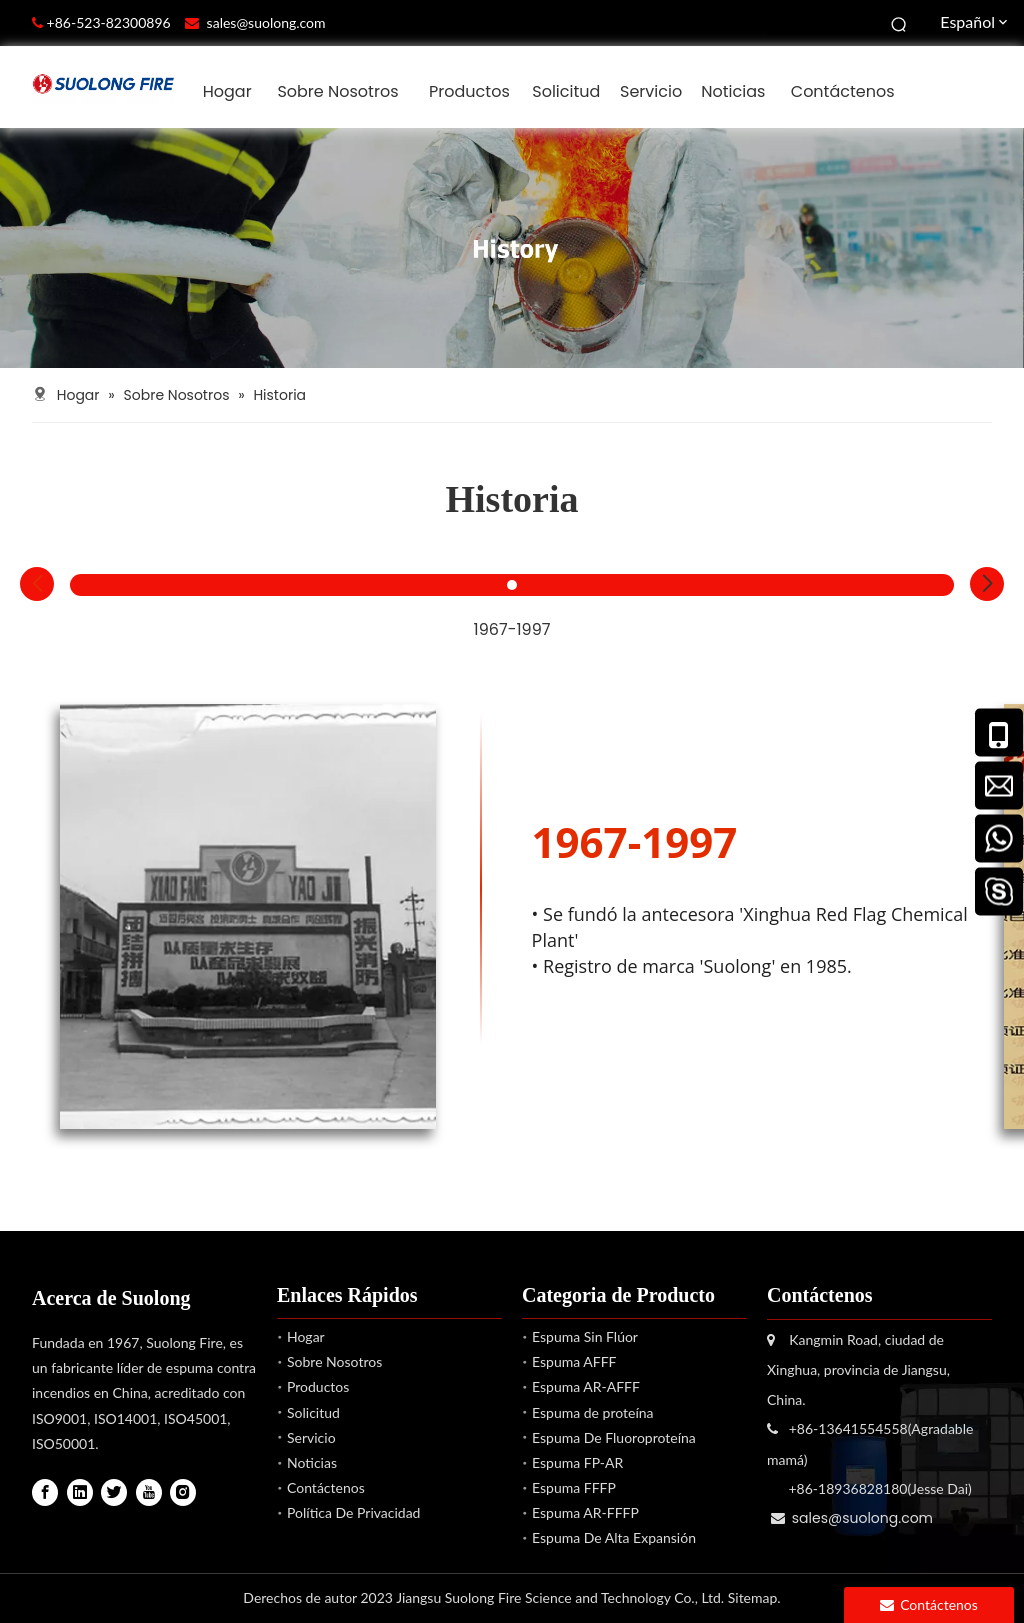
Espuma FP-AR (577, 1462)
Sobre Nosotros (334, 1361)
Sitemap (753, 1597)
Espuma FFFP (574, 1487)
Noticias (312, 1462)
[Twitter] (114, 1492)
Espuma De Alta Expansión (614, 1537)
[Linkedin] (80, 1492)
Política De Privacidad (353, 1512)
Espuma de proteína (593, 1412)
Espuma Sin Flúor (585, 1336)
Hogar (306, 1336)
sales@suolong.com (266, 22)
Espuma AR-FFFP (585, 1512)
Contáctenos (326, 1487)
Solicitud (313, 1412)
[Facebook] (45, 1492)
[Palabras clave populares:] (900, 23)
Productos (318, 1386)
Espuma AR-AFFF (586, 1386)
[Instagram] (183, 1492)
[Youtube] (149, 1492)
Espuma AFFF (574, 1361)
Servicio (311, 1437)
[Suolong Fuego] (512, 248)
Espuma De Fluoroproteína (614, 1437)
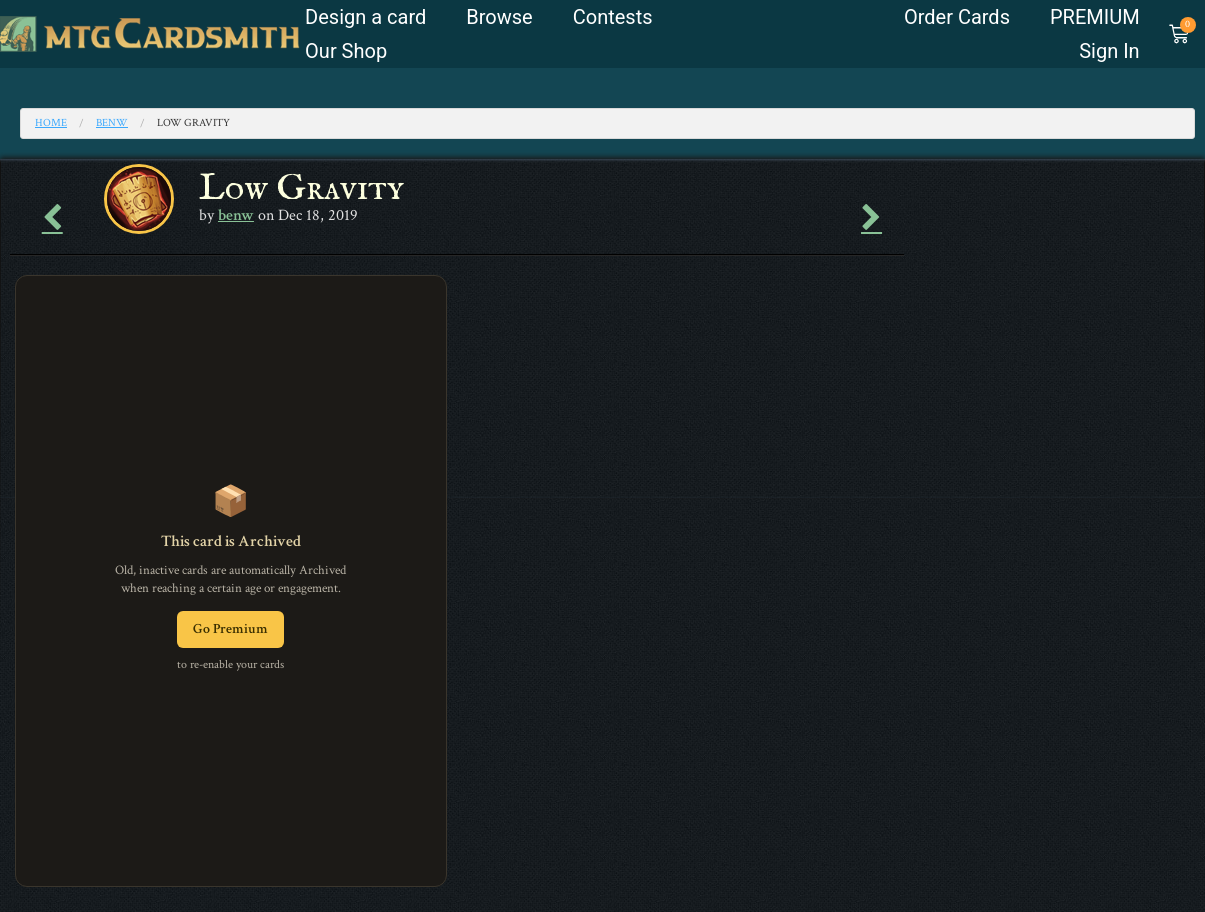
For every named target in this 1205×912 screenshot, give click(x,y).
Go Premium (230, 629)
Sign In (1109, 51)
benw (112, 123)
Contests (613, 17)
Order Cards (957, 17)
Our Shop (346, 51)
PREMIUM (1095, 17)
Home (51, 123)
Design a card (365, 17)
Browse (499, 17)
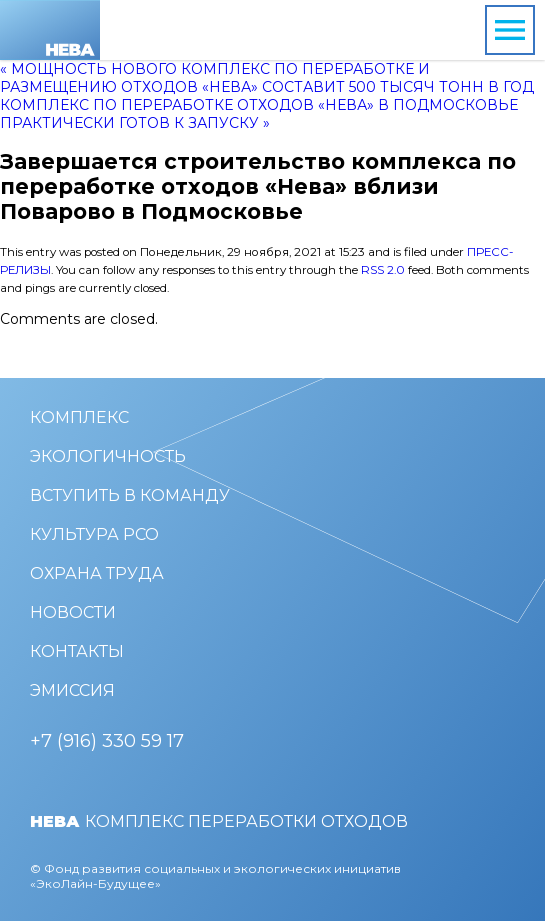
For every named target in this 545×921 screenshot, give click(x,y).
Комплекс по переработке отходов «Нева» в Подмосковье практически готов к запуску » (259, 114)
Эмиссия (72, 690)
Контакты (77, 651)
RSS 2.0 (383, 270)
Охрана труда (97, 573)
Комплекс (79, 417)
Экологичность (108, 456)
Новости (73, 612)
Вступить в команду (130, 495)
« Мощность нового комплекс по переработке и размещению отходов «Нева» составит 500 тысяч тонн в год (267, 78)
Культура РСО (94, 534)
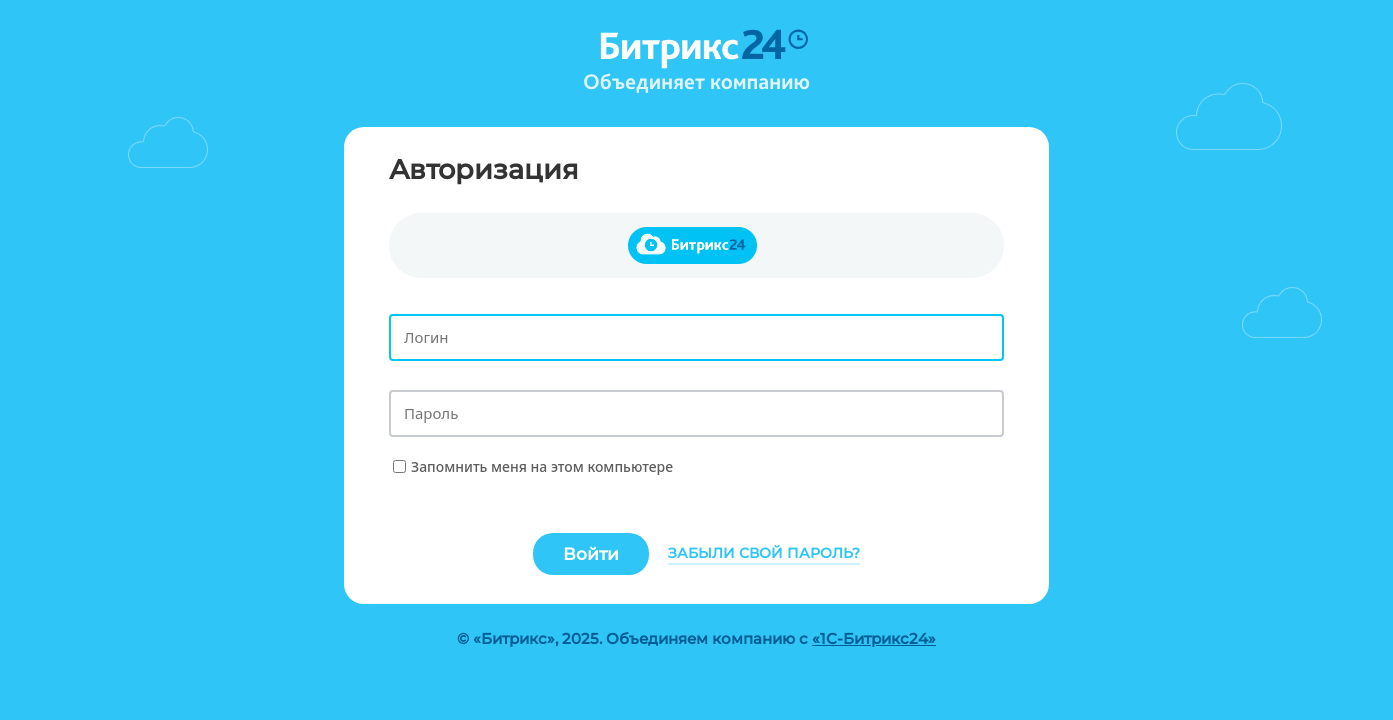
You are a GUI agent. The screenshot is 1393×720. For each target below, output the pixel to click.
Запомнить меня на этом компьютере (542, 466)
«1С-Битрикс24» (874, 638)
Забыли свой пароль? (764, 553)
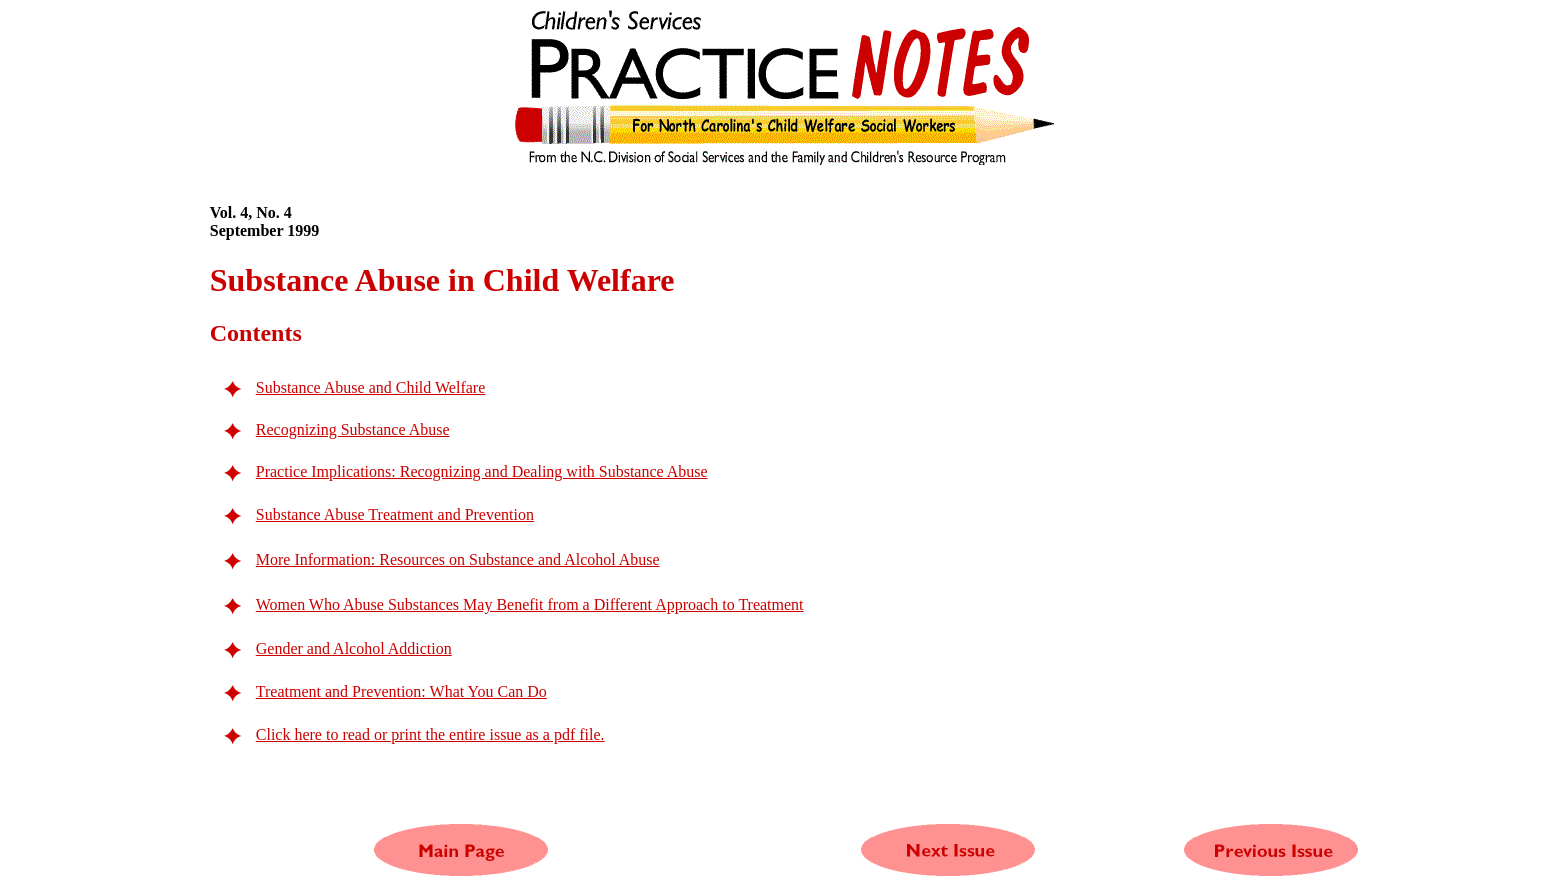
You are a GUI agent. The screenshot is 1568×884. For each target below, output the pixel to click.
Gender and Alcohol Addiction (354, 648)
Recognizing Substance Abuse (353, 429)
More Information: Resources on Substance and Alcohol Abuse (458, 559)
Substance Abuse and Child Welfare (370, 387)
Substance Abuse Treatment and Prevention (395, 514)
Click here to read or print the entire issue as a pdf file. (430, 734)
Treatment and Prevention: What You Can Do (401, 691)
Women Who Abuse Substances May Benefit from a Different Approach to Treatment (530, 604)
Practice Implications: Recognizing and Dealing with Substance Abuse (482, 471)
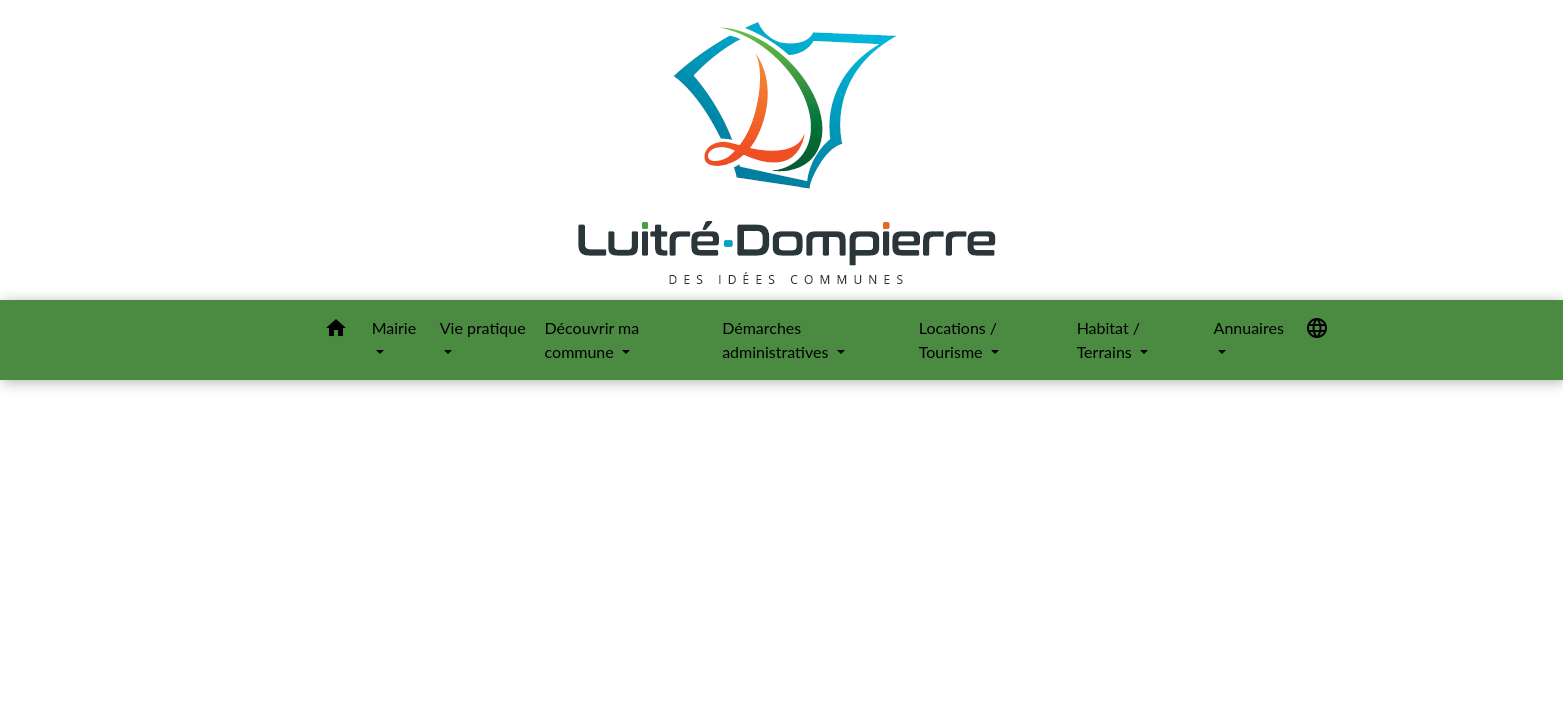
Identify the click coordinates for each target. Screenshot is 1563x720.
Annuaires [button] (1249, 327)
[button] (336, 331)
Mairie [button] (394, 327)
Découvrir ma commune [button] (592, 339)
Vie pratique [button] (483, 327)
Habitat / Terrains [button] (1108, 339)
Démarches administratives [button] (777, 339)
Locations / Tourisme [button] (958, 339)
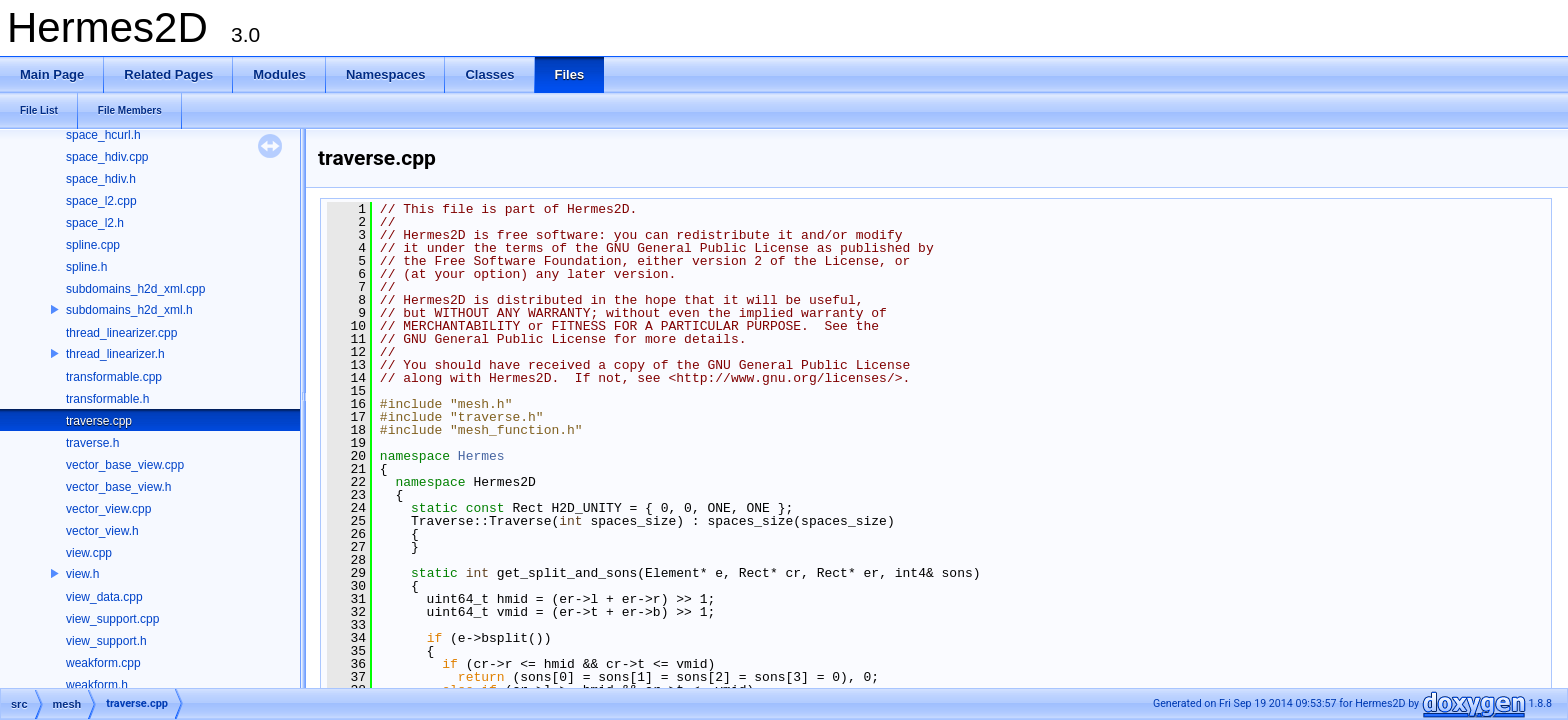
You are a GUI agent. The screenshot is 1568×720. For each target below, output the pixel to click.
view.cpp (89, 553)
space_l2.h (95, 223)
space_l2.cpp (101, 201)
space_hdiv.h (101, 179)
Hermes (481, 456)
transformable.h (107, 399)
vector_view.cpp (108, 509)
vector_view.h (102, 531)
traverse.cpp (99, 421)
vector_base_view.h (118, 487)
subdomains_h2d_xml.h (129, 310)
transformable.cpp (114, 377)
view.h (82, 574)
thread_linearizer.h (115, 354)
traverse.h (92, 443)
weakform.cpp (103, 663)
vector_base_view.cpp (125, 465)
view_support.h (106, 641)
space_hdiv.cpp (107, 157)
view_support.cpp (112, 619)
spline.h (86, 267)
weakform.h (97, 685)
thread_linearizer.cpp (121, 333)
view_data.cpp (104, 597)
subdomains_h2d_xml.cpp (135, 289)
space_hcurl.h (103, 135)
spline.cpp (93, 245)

◆ ◆ ◆ ◆ ◆ ◆ ◆

→ **What the task asks**
If a line falls between the first line of the records above and the line containing "Espuma de proteína (593, 1412)", inclusive, retype it exactly; leave pictures out.

→ **Solution to this task**
Espuma FP-AR (577, 1462)
Sobre Nosotros (334, 1361)
Sitemap (753, 1597)
Espuma FFFP (574, 1487)
Noticias (312, 1462)
[Twitter] (114, 1492)
Espuma De Alta Expansión (614, 1537)
[Linkedin] (80, 1492)
Política De Privacidad (353, 1512)
Espuma de proteína (593, 1412)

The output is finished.